These are the key concepts you need to understand to accurately answer the question.

Refraction
When light travels from one medium to another, such as from air to water or benzene, it changes its direction. This bending of light is known as refraction. Refraction happens because the speed of light changes as it moves between different substances, due to their unique optical properties. Refraction is determined by how much the light slows down or speeds up, depending on whether it is entering a denser or less dense medium.
  • If light enters a denser medium at an angle, it bends towards the normal, which is an imaginary line perpendicular to the surface.
  • If light exits to a less dense medium, it bends away from the normal.

This bending is responsible for phenomena such as a straw appearing bent in a glass of water or a coin seeming closer when viewed from above.
Refractive Index
The refractive index, represented by the letter \( n \), is a measure of how much a substance can bend light. It's a crucial factor in optical physics as it tells us how light behaves when transitioning between materials. A higher refractive index means that light travels slower in that material.
  • The formula for calculating the refractive index is \( n = \frac{c}{v} \), where \( c \) is the speed of light in a vacuum, and \( v \) is the speed of light in the medium.
  • Common examples: The refractive index of water is approximately 1.33, and for benzene, it's around 1.50. This signifies light travels slower in benzene compared to water.

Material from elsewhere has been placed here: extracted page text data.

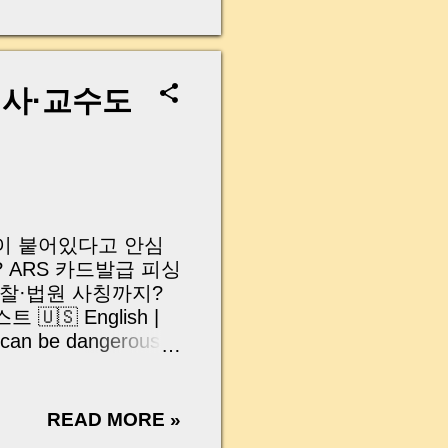
무산될 뻔한 아찔한 상
장으로 안 들어오죠?”
를 몰라서 생기는 걱정입
나는지, 그리고 무엇을
의사·교수도
 하나만 제대로 이해
이 될 수 있습니다. |
y…...
 종이 붙어있다고 안심
 ARS 카드발급 피싱
검찰·법원 사칭까지?
🇸 English |
 can be dangerous |
 | Fake delivery
 lookup websites |
니로그(MoneyLog)입니다
READ MORE »
분들이 한 번쯤 이렇게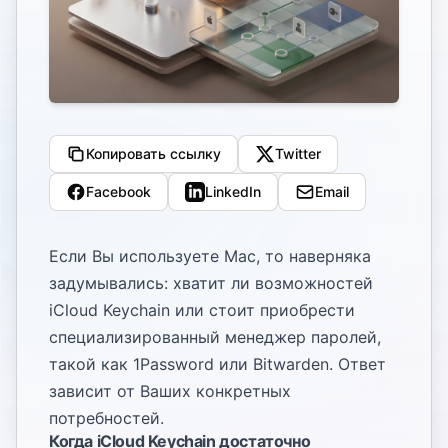
Копировать ссылку
Twitter
Facebook
LinkedIn
Email
Если Вы используете Mac, то наверняка
задумывались: хватит ли возможностей
iCloud Keychain или стоит приобрести
специализированный менеджер паролей,
такой как
1Password
или
Bitwarden
. Ответ
зависит от Ваших конкретных
потребностей.
Когда iCloud Keychain достаточно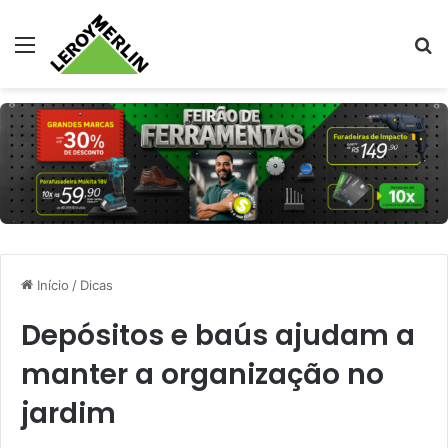
Menu
Pr
Início
/
Dicas
Depósitos e baús ajudam a
manter a organização no
jardim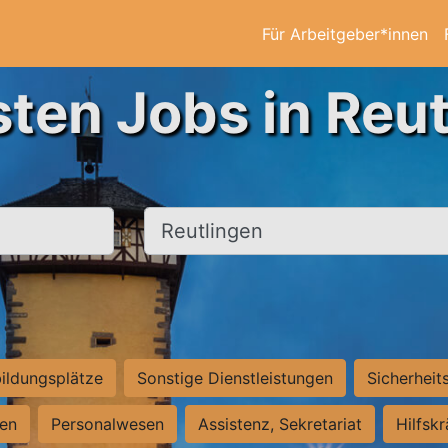
Für Arbeitgeber*innen
sten Jobs in Reut
Ort, Stadt
ildungsplätze
Sonstige Dienstleistungen
Sicherheit
ten
Personalwesen
Assistenz, Sekretariat
Hilfsk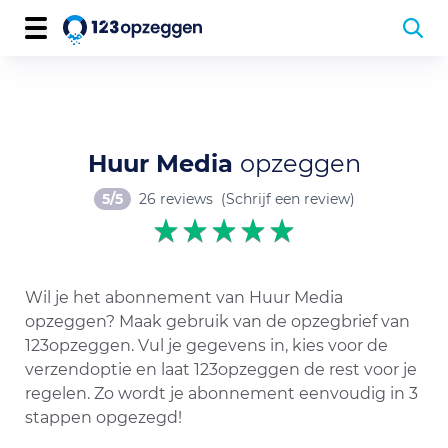
Huur Media
opzeggen
5/5
26 reviews
(Schrijf een review)
Wil je het abonnement van Huur Media
opzeggen? Maak gebruik van de opzegbrief van
123opzeggen. Vul je gegevens in, kies voor de
verzendoptie en laat 123opzeggen de rest voor je
regelen. Zo wordt je abonnement eenvoudig in 3
stappen opgezegd!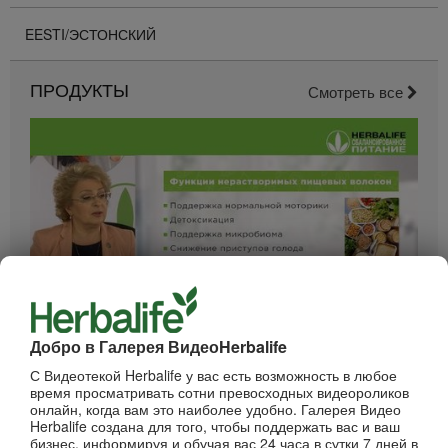
EESTI/ЭСТОНСКИЙ
ПРОДУКТЫ
Смотреть все
52:40
Добро в Галерея ВидеоHerbalife
Вебинар - Пищеварение
Вебинары от компании
С Видеотекой Herbalife у вас есть возможность в любое
время просматривать сотни превосходных видеороликов
онлайн, когда вам это наиболее удобно. Галерея Видео
Herbalife создана для того, чтобы поддержать вас и ваш
бизнес, информируя и обучая вас 24 часа в сутки 7 дней в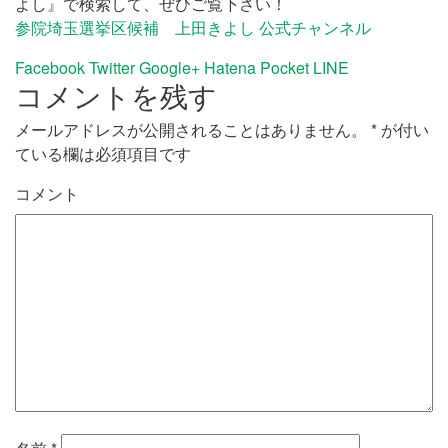
よし』で検索して、ぜひご覧下さい！
参院埼玉選挙区候補 上田きよし 公式チャンネル
Facebook
Twitter
Google+
Hatena
Pocket
LINE
コメントを残す
メールアドレスが公開されることはありません。
*
が付い
ている欄は必須項目です
コメント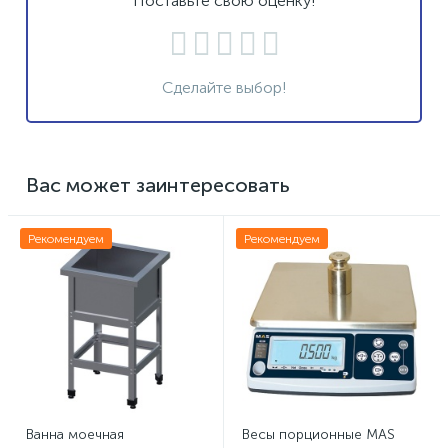
Поставьте свою оценку!
Сделайте выбор!
Вас может заинтересовать
Рекомендуем
Рекомендуем
Ванна моечная
Весы порционные MAS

Understanding refractive indices allows us to predict and explain how light will behave at the boundary between two media, which is essential for solving many optical physics problems.
Optical Physics
Optical physics is a branch of physics that studies light and its interactions with matter. It encompasses a wide range of phenomena, including reflection, refraction, diffraction, and interference. These principles can explain everyday occurrences, such as why objects appear different when viewed through different substances.
  • The study of light's interaction with materials helps in designing lenses and optical instruments like microscopes and cameras.
  • Apparent depth is a practical example where optical physics helps us perceive objects submerged in fluid layers.

Overall, optical physics applies fundamental principles to both natural phenomena and technological advancements, offering insights into both practical and theoretical aspects of how light interacts with materials.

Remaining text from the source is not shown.